Menu

#199 Enhancement: add new "pdf" as default option when using Tesseract OCR engine

v1.0_(example)
open
nobody
None
5
2015-08-04
2015-06-23
Wikinaut
No

The latest Tesseract version (build from the sources https://code.google.com/p/tesseract-ocr/wiki/Compiling ) is able to directly create a mixed-mode pdf output.

Details see https://code.google.com/p/tesseract-ocr/wiki/FAQ#How_do_I_produce_searchable_PDF_output?

You only have to add "pdf" as output format option. I use this since more than a year.

I suggest to add an option to gscan2pdf (default=on) when it is used with Tesseract so that mixed-mode PDFs can be directly created.

Remark: Tesseract can create the multiple file types in one go (i.e. text, hOCR, pdf)!

Let me know if you need more details, or contact the Tesseract stuff through https://code.google.com/p/tesseract-ocr/issues/list but I don't think that this will be necessary.

Related

Bugs: #199

Discussion

  • Wikinaut

    Wikinaut - 2015-06-23

    To clarify: mixed-mode PDF == PDF containing the original input image AND the ocr-ed-text layer

     
  • Jeffrey Ratcliffe

    On 24 June 2015 at 00:17, Wikinaut wikinaut@users.sf.net wrote:

    [bugs:#199] Enhancement: add new "pdf" as default option when using
    Tesseract OCR engine

    By default, I personally use djvu because the files are smaller.

    What is the advantage of tesseract creating the PDF? How does
    tesseract select the image format and compression?

     

    Related

    Bugs: #199

  • Wikinaut

    Wikinaut - 2015-06-24

    Tesseract is the OCR engine which is used by Google books (according to information leaked on the internet), and it is actively maintained, I recently submitted some bug reports which bugs were fixed quickly.

    The pdf mixed-mode output is perfect, Tesseract uses LZW compression so that the original(!) input image compression is preserved. I pointed the developers to a problem with their "best compression mode" detection algorithm, which is fixed since about one year.

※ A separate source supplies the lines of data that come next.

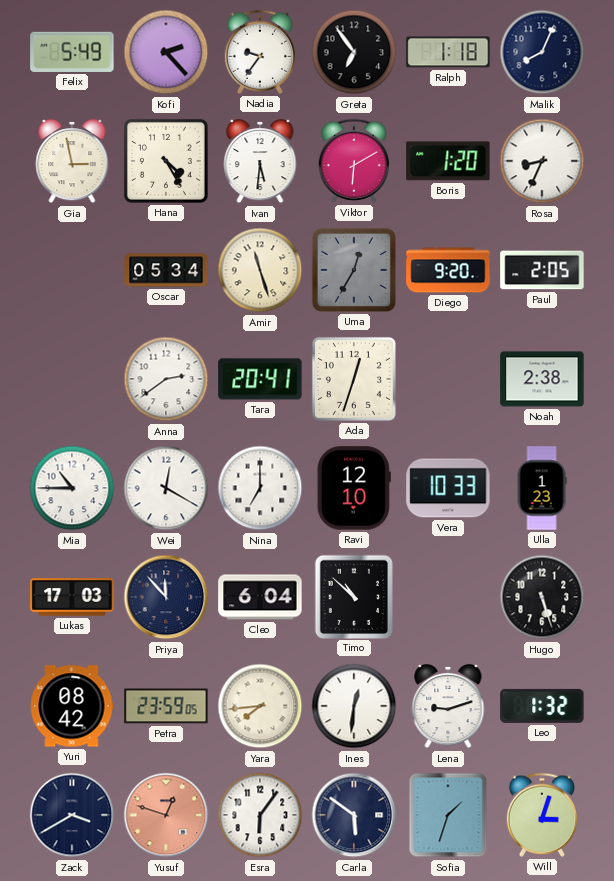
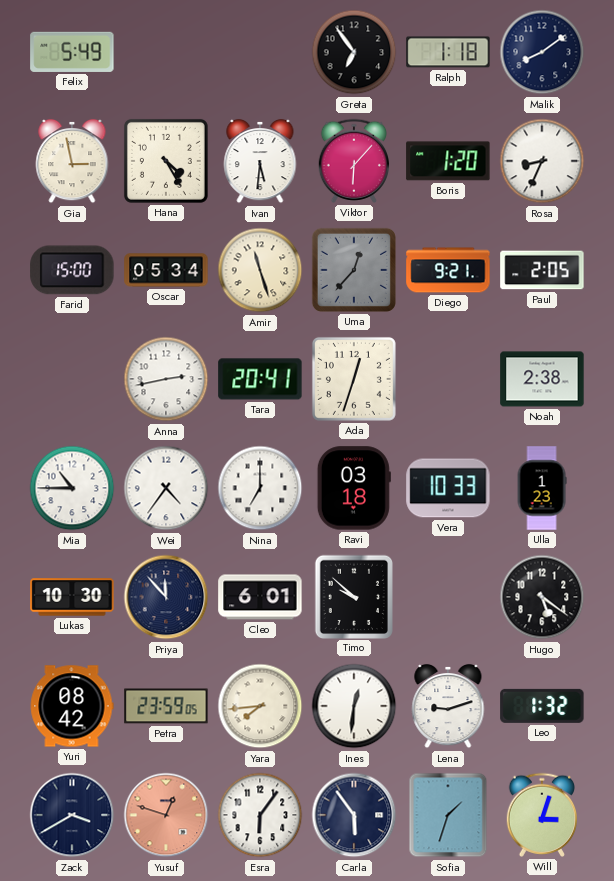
Kofi: 2:23 -> none
Nadia: 9:36 -> none
Malik: 8:04 -> 8:09
Viktor: 6:10 -> 6:07
Farid: none -> 15:00
Uma: 12:35 -> 12:37
Diego: 9:20 -> 9:21
Anna: 2:39 -> 2:43
Wei: 12:20 -> 4:36
Ravi: 12:10 -> 03:18
Lukas: 17:03 -> 10:30
Cleo: 6:04 -> 6:01
Timo: 10:52 -> 9:52
Hugo: 5:27 -> 5:21
Carla: 5:51 -> 5:54
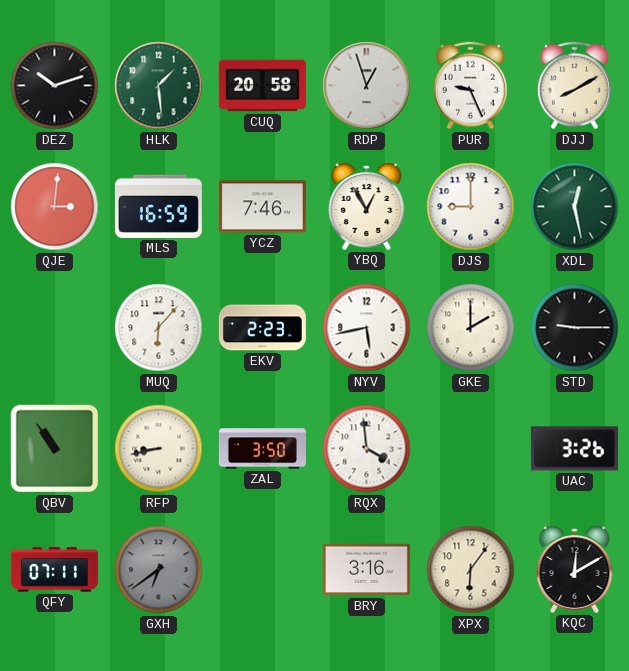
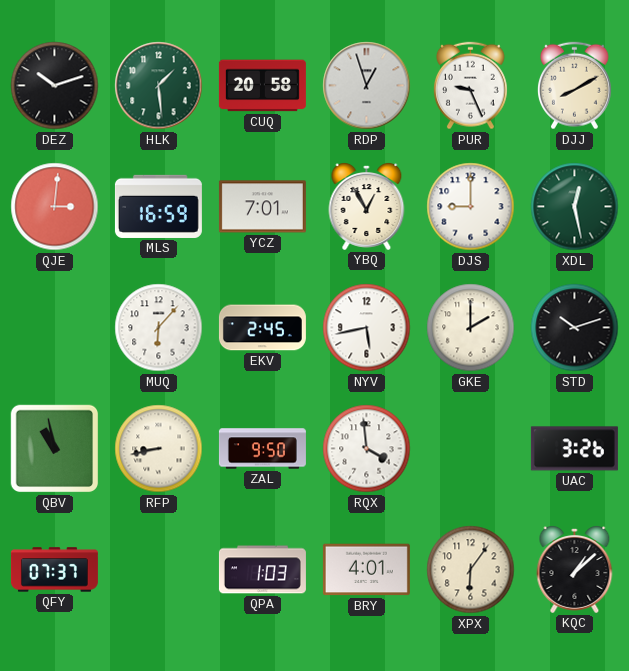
YCZ: 7:46 -> 7:01
EKV: 2:23 -> 2:45
STD: 9:15 -> 10:12
QBV: 10:54 -> 10:58
ZAL: 3:50 -> 9:50
QFY: 07:11 -> 07:37
GXH: 6:39 -> none
QPA: none -> 1:03
BRY: 3:16 -> 4:01
KQC: 12:10 -> 1:08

    If you wish, I can send you an scanned image and an OCR processed mixed-mode output.

     
  • Wikinaut

    Wikinaut - 2015-07-10

    Hi, I would like to continue now the work towards a solution of this issue. Basically, in /lib/Gscan2pdf/Tesseract.pm line 237

    I added the option switch "tessedit_create_pdf" for creating not only hocr but also pdf (Tesseract can create hocr- and pdf-output in a single invocation).

    $cmd =
    "echo tessedit_create_hocr 1 > hocr.config;tessedit_create_pdf 1 > pdf.config;tesseract $tif $path$name -l $options{language} +pdf.config +hocr.config;rm hocr.config;rm pdf.config";
    }
    

    but I cannot find the created .pdf file in the /tmp directory.

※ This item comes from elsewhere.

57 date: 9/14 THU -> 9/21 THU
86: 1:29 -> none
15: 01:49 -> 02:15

    Perhaps you as the program author can assist (what did I wrong?).

     
    • Wikinaut

      Wikinaut - 2015-08-23

      When you want to let Tesseract generate mixed-mode PDF pages (without changing the current gscan2psd workflow), then change

      in /lib/Gscan2pf/Tesseract.pm change line 237 to

       "echo -e 'tessedit_create_hocr 1\ntessedit_create_pdf 1' > hocr.config;tesseract $tif $path$name -l $options{language} +hocr.config;rm hocr.config";
      

      When scanning and OCRing with gscan2pdf, the Tesseract-generated .pdf (and also .txt) files will remain undeleted in /tmp . Please simply compare this pdf output with output of gscan2pdf.

      I plan to extend this in the future so that tesseract-generated multi-page PDFs will be created at almos tno additional costs (as already mentioned elsewhere, tessseract can generate hocr, txt and pdf in one run).

       
  • Jeffrey Ratcliffe

    Please post the complete patch of your current changes and I will take a look.

     
  • Wikinaut

    Wikinaut - 2015-07-13

    This is the complete patch. It is only necessary to add "tessedit_create_pdf 1" as parameter (or to add the keyword "pdf" to the command line).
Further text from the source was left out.